The project aims to improve agricultural incomes by increasing productivity, ensuring self-sufficiency in food production, strengthening farmer organizations, increasing production of key crops, conserving natural resources, and increasing women’s participation in Ethiopia’s agricultural and economic development. The project utilizes three types of activities to achieve these goals:

1.       Input markets diagnostics: Analysis of Ethiopia’s current seed, irrigation and soil fertility system; recommendations to improve quality and usage of improved seed varieties, including hybrid seeds and commercially produced seeds, through capacity-building and the establishment of a private seed sector; recommendations to increase the amount of land under sustainable forms of irrigation and: recommendation to improve soil fertility and fertilizer application that take into account Ethiopia’s varied agro-ecologies, soil, and climate

2.       Output markets diagnostics:  Analysis of staple crop and livestock value chains, including maize, pulses and cattle; recommendations to improve the impact of the value chains on Ethiopia’s rural and urban poor through a strengthened private sector, and improvements to farm management practices and marketing.

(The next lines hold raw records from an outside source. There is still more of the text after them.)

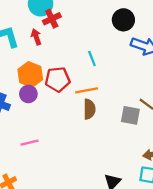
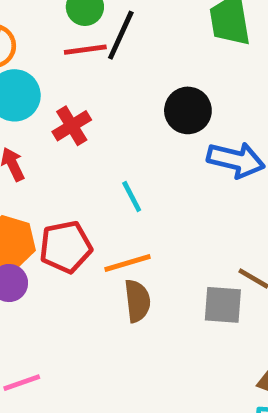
red cross: (52, 19) -> (72, 126), moved

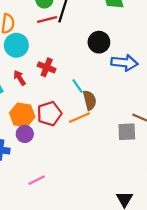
red cross: (72, 126) -> (47, 67), moved, turned -30
brown semicircle: (137, 301) -> (90, 100), moved

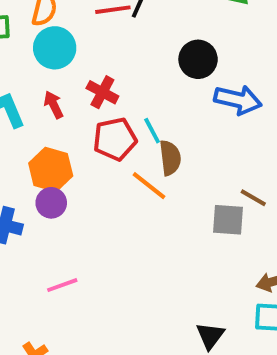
red pentagon: (49, 114) -> (115, 139), moved
orange line: (79, 118) -> (149, 186), turned 55

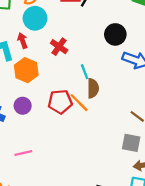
red arrow: (54, 105) -> (23, 41), moved
red pentagon: (115, 139) -> (60, 102), moved
orange hexagon: (51, 170) -> (26, 70), moved
gray square: (228, 220) -> (131, 143), moved

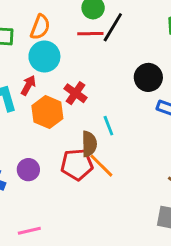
red arrow: (23, 41) -> (28, 85), turned 48
orange hexagon: (26, 70) -> (47, 112), moved
brown semicircle: (93, 88) -> (89, 144), moved

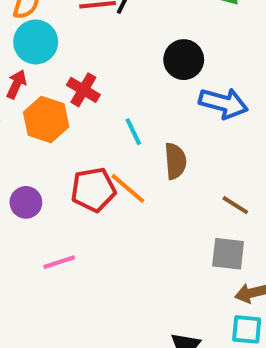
brown semicircle: (89, 144) -> (175, 161), moved
pink line: (29, 231) -> (59, 262), moved

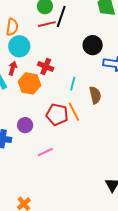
cyan line: (133, 132) -> (73, 84), turned 48
orange line: (128, 188) -> (74, 112), turned 30
red pentagon: (93, 190) -> (57, 115), turned 30

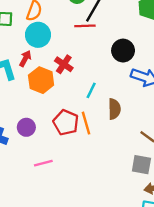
red line: (47, 24) -> (85, 26), moved

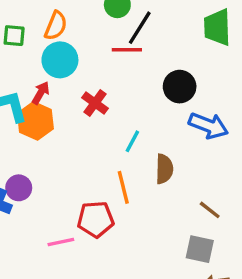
orange hexagon: (41, 80) -> (35, 121), moved
red pentagon: (66, 122) -> (96, 219), moved, turned -30
purple circle: (26, 127) -> (19, 188), moved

3.       Cross cutting diagnostics: Reviews of the strengths and constraints of Ethiopia’s current agricultural extension and agricultural finance system; recommendations to scale up and improve these programs through training workshops, stakeholder meetings, and improved technical and vocational education.

2 Responses to About

  1. Samik S. Das says:

    The updloaded diagonistic reports on Ethiopian Agriculture are path breaking knowledge products.

  2. Teferi Abate says:

    Thank you for sharing these diagnostic reports, identifying a wide variety of problems and suggesting plausible solutions relating to EPRDF’s admirable support to smallholder farmers. This work itself is a good evidence of the EPRDF government’s continued commitment to doing the right thing. That being said, I was hoping that a diagnostic report of this level would go beyond technical and managerial issues to also cover long standing political and cultural problems.
    I am an Ethiopian anthropologist who had the opportunity to observe household and community level responses to the extension program from its official launching in 1995 to 2005 while conducting ethnographic fieldwork in two highland Ethiopian communities. In these encounters, one disquieting problem I noted was the systematic entanglement of program objectives with the self interest and political aspiration of prominent farmer cadres (i.e., village-level functionaries of EPRDF) and overzealous party supporters. These farmers were typically “the first” among villagers to “volunteer” for adopting the cereal packages, but they did so mainly to improve their chances for political careers as party-appointed local officials and/or party-nominated elected councilors. While vying for the attention of party bosses at the district and higher ups, these local agents often ended up locally overturning stated extension goals. As a consequence, farmer education became political mobilization, recommended expert ideas turned turned into dogmas, and voluntary participation was equated with urgent involvement. All this has the deleterious effect of inducing fear, insecurity and suspicion among farmers. Ironically, this micro-level political process were also reinforced culturally embedded concepts of wealth, power and success which rewarded political skills (e.g. in the form of loyalty and acquiescence to superiors, winning court cases, speaking skills, etc) at the expense of success through hard work and a life time of thrive in truly economic pursuits (farming, commerce, etc). I hope you will consider the input of anthropologists in future diagnostic works. Thank you for the opportunity to post this comment.